Exercise brief – Once the pictures are set aside, reproduce the remaining data exactly.

Stored dataset items:
+ + +

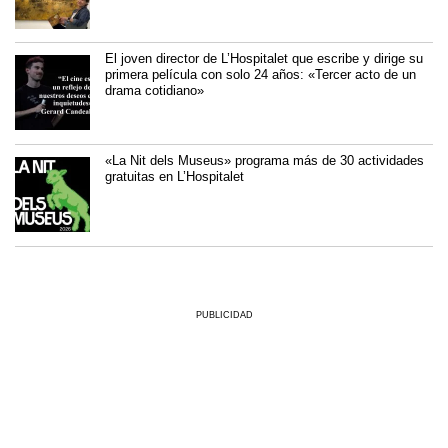
El joven director de L’Hospitalet que escribe y dirige su
primera película con solo 24 años: «Tercer acto de un
drama cotidiano»
«La Nit dels Museus» programa más de 30 actividades
gratuitas en L’Hospitalet
PUBLICIDAD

+ + +

The answer –
El joven director de L’Hospitalet que escribe y dirige su
primera película con solo 24 años: «Tercer acto de un
drama cotidiano»
«La Nit dels Museus» programa más de 30 actividades
gratuitas en L’Hospitalet
PUBLICIDAD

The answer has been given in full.